Reproduce the data exactly and drop any pictures it holds.

§ **Data for this task**
# # # #
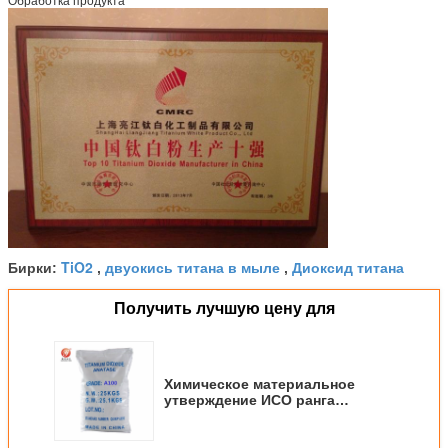
Обработка продукта
TiO2
двуокись титана в мыле
Диоксид титана
Бирки:
,
,
Получить лучшую цену для
Химическое материальное
утверждение ИСО ранга
индустрии Титанюм двуокиси
А100 Анатасе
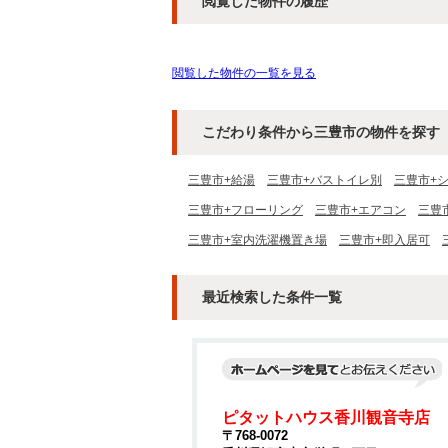
閲覧した物件の履歴
閲覧した物件の一覧を見る
こだわり条件から三豊市の物件を探す
三豊市+給湯
三豊市+バストイレ別
三豊市+
三豊市+フローリング
三豊市+エアコン
三豊
三豊市+室内洗濯機置き場
三豊市+即入居可
最近検索した条件一覧
ピタットハウス香川観音寺店
〒768-0072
# # # #
§ **Expected answer**
Обработка продукта
TiO2
двуокись титана в мыле
Диоксид титана
Бирки:
,
,
Получить лучшую цену для
Химическое материальное
утверждение ИСО ранга
индустрии Титанюм двуокиси
А100 Анатасе
閲覧した物件の履歴
閲覧した物件の一覧を見る
こだわり条件から三豊市の物件を探す
三豊市+給湯
三豊市+バストイレ別
三豊市+
三豊市+フローリング
三豊市+エアコン
三豊
三豊市+室内洗濯機置き場
三豊市+即入居可
最近検索した条件一覧
ピタットハウス香川観音寺店
〒768-0072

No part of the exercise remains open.